Tag Archives: WITH

How I solved a real world problem using a RECURSIVE WITH clause, and a detailed explanation of how this feature works

Hello,

Some days ago one of my fellow colleagues came up with a problem that he was trying to solve using pure SQL, to replace a very costly PL/SQL procedure.

His client has an application that needs to send messages to clients, but these messages need some transformation before being ready for sending.

Basically, they need to replace specific characters in the original message with different strings. For example, they need to replace spaces with ‘%20’, and hyphen with ‘%2D’ and so on. The list of possible replacements is extensive, so they have a table that contains all the possibilities.

The current PL/SQL procedure traverses every message, character by character, searching and replacing when necessary. That’s why the procedure is very expensive. Imagine you have 1000 messages to send, each with 200 characters on average. It would make the procedure loops 1000 x 200 = 200 thousand times, probably querying the table for each iteration.
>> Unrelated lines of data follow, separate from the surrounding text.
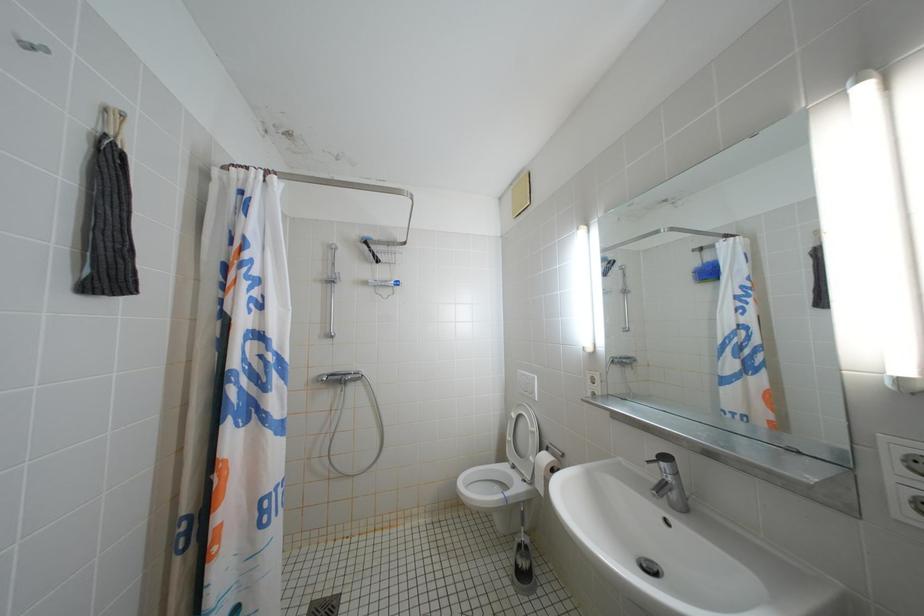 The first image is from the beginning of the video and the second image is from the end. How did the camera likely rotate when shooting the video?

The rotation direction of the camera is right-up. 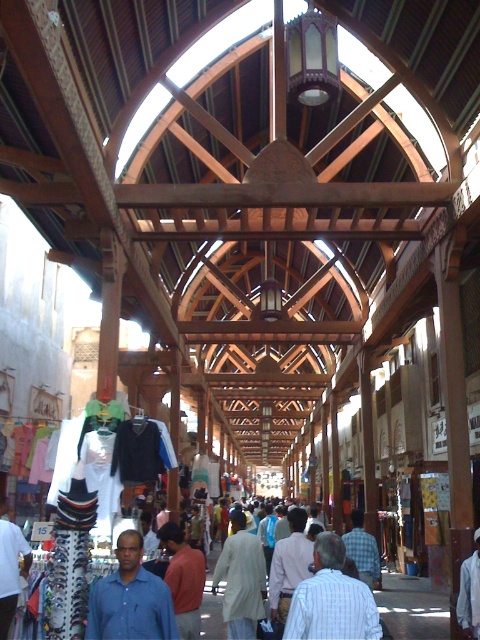 Can you confirm if light blue shirt at center is wider than white fabric shirt at center?

Yes, light blue shirt at center is wider than white fabric shirt at center.

Between point (371, 616) and point (467, 573), which one is positioned in front?

Point (371, 616) is in front.

Is point (322, 547) positioned after point (467, 572)?

No.

Identify the location of light blue shirt at center. Image resolution: width=480 pixels, height=640 pixels. (332, 598).

Between blue shirt at center and light beige fabric at center, which one has more height?

With more height is light beige fabric at center.

Is blue shirt at center shorter than light beige fabric at center?

Yes, blue shirt at center is shorter than light beige fabric at center.

Describe the element at coordinates (130, 598) in the screenshot. I see `blue shirt at center` at that location.

Identify the location of blue shirt at center. The image size is (480, 640). (130, 598).

Can you confirm if light blue shirt at center is thinner than blue shirt at center?

No, light blue shirt at center is not thinner than blue shirt at center.

Where is `light blue shirt at center`? light blue shirt at center is located at coordinates (332, 598).

Which is in front, point (321, 557) or point (156, 580)?

Positioned in front is point (156, 580).

Locate an element on the screen. Image resolution: width=480 pixels, height=640 pixels. light blue shirt at center is located at coordinates (332, 598). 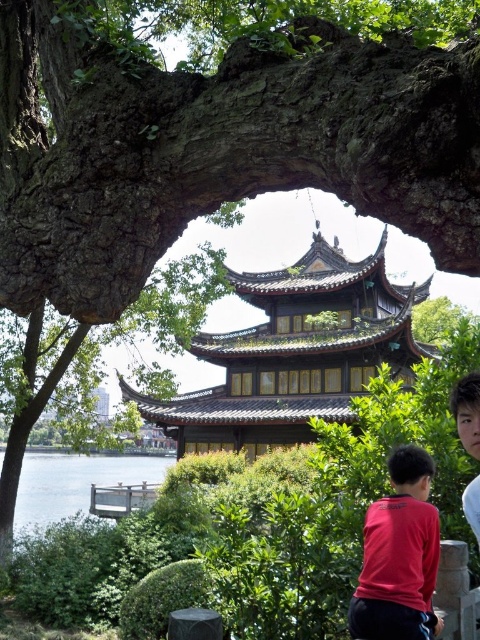 You are standing in the scene and see two points marked in the image. Which point is closer to you, point (220,358) or point (459,426)?

Point (220,358) is closer to you than point (459,426). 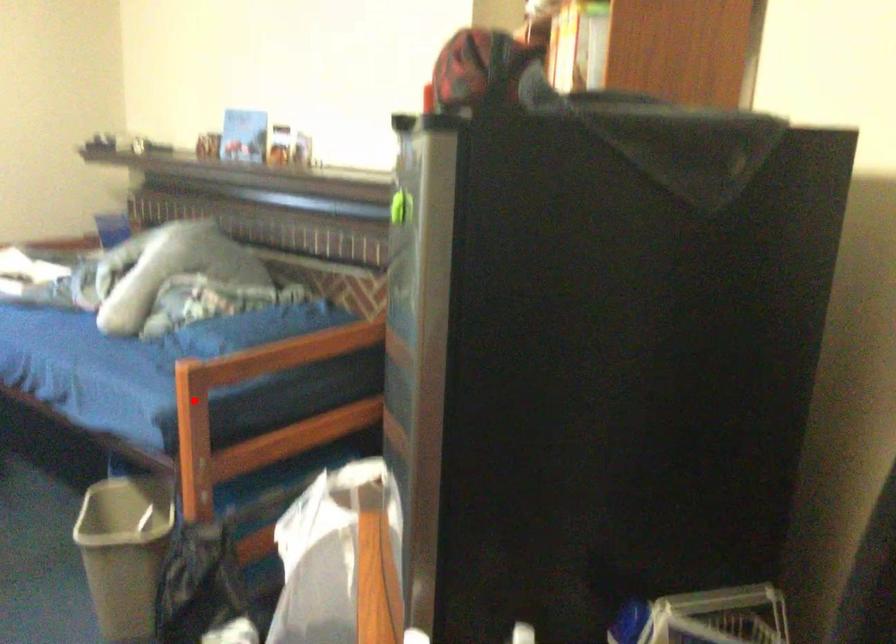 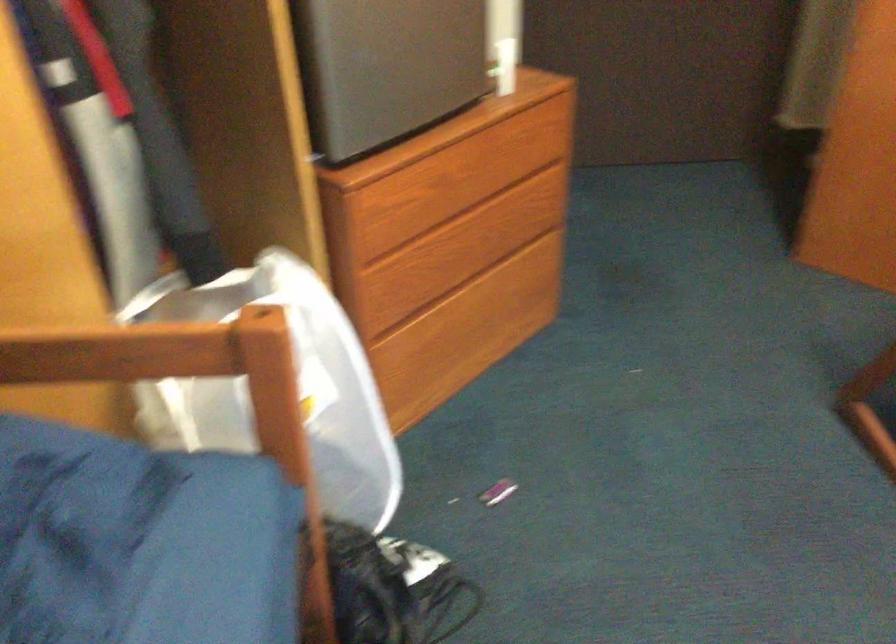 Locate, in the second image, the point that corresponds to the highlighted location in the first image.

(297, 386) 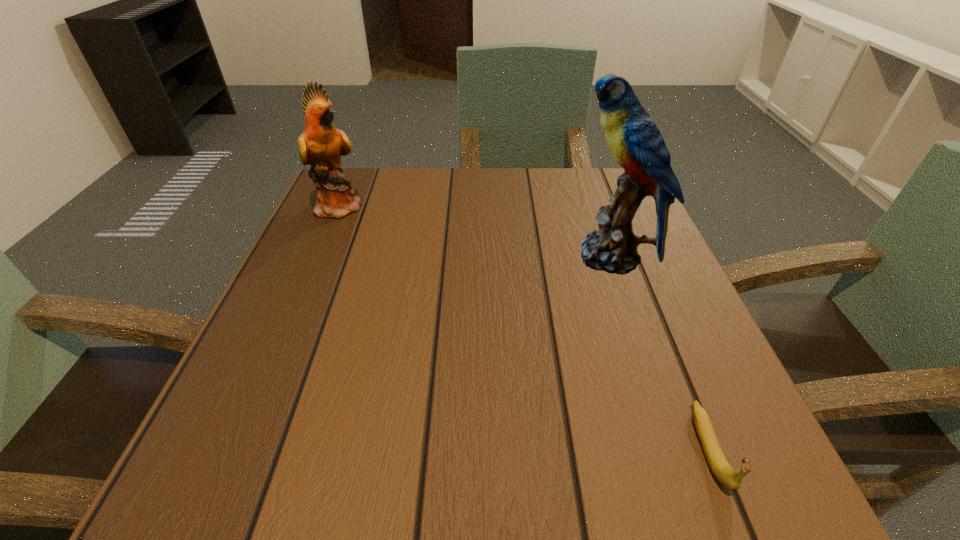 Where is `vacant point located between the nearest object and the leftmost object`? The width and height of the screenshot is (960, 540). vacant point located between the nearest object and the leftmost object is located at coordinates (525, 328).

At what (x,y) coordinates should I click in order to perform the action: click on free spot between the second shortest object and the taller parrot. Please return your answer as a coordinate pair (x, y). The width and height of the screenshot is (960, 540). Looking at the image, I should click on (475, 232).

Find the location of a particular element. unoccupied area between the second farthest object and the farther parrot is located at coordinates (475, 232).

At what (x,y) coordinates should I click in order to perform the action: click on blank region between the nearest object and the farthest object. Please return your answer as a coordinate pair (x, y). Looking at the image, I should click on (525, 328).

Select which object is the closest to the nearest object. Please provide its 2D coordinates. Your answer should be formatted as a tuple, i.e. [(x, y)], where the tuple contains the x and y coordinates of a point satisfying the conditions above.

[(636, 143)]

Where is `the closest object to the leftmost object`? The image size is (960, 540). the closest object to the leftmost object is located at coordinates (636, 143). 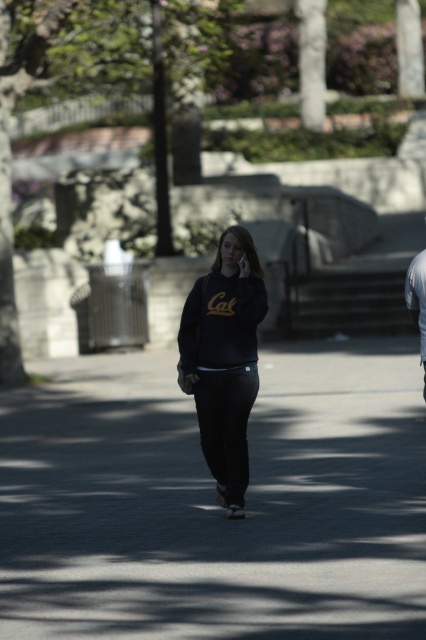 Is the position of dark blue fleece sweatshirt at center less distant than that of dark gray hoodie at center?

Yes, it is.

Is dark blue fleece sweatshirt at center wider than dark gray hoodie at center?

No.

Between point (195, 333) and point (414, 280), which one is positioned in front?

Point (195, 333)

Locate an element on the screen. This screenshot has height=640, width=426. dark blue fleece sweatshirt at center is located at coordinates (221, 323).

Does dark gray hoodie at center appear under black matte phone at center?

Indeed, dark gray hoodie at center is positioned under black matte phone at center.

Can you confirm if dark gray hoodie at center is shorter than black matte phone at center?

No.

Between point (408, 312) and point (245, 260), which one is positioned in front?

Point (245, 260) is more forward.

What are the coordinates of `dark gray hoodie at center` in the screenshot? It's located at (417, 301).

Is dark blue fleece sweatshirt at center positioned before black matte phone at center?

That is True.

Is dark blue fleece sweatshirt at center wider than black matte phone at center?

Yes, dark blue fleece sweatshirt at center is wider than black matte phone at center.

Where is `dark blue fleece sweatshirt at center`? This screenshot has width=426, height=640. dark blue fleece sweatshirt at center is located at coordinates (221, 323). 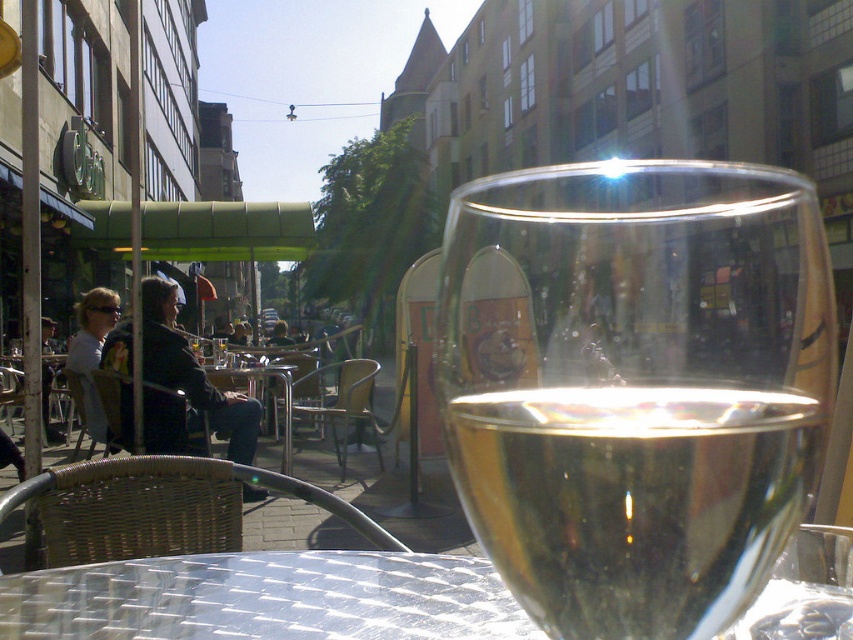 Question: Does clear glass wine glass at center appear under transparent glass table at center?

Choices:
 (A) no
 (B) yes

Answer: (A)

Question: Can you confirm if clear glass wine glass at center is bigger than transparent glass table at center?

Choices:
 (A) no
 (B) yes

Answer: (A)

Question: Is clear glass wine glass at center further to camera compared to transparent glass table at center?

Choices:
 (A) yes
 (B) no

Answer: (A)

Question: Which point is closer to the camera?

Choices:
 (A) (743, 611)
 (B) (466, 634)

Answer: (A)

Question: Which point appears closest to the camera in this image?

Choices:
 (A) (341, 556)
 (B) (625, 541)

Answer: (B)

Question: Which point appears closest to the camera in this image?

Choices:
 (A) (91, 602)
 (B) (480, 243)

Answer: (B) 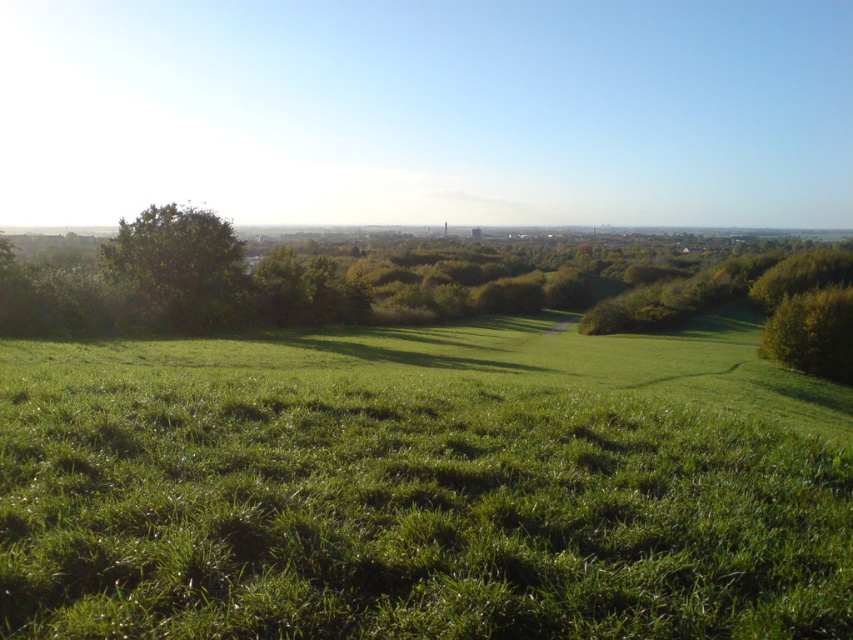 Question: Considering the real-world distances, which object is farthest from the green grassy field at center?

Choices:
 (A) green leafy tree at right
 (B) green leafy tree at left

Answer: (A)

Question: Which of the following is the closest to the observer?

Choices:
 (A) (196, 252)
 (B) (830, 312)

Answer: (A)

Question: Where is green grassy field at center located in relation to green leafy tree at left in the image?

Choices:
 (A) right
 (B) left

Answer: (A)

Question: Which of these objects is positioned farthest from the green leafy tree at right?

Choices:
 (A) green grassy field at center
 (B) green leafy tree at left

Answer: (B)

Question: In this image, where is green grassy field at center located relative to green leafy tree at right?

Choices:
 (A) below
 (B) above

Answer: (A)

Question: Is green grassy field at center below green leafy tree at right?

Choices:
 (A) yes
 (B) no

Answer: (A)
My friend was able to come up with a better solution replacing the original FOR loops with FORALL and BULK COLLECT. But I decided to insist in providing a solution use solely SQL. As Tom Kyte used to say, if you can do it all using only SQL, do it 🙂 .

After some tries, I was able to come up with the solution by using a recursive WITH clause. As you may guess, a recursive WITH clause is one that calls itself, over and over.

Let me present the test case and the solution, I guess it can be useful for many.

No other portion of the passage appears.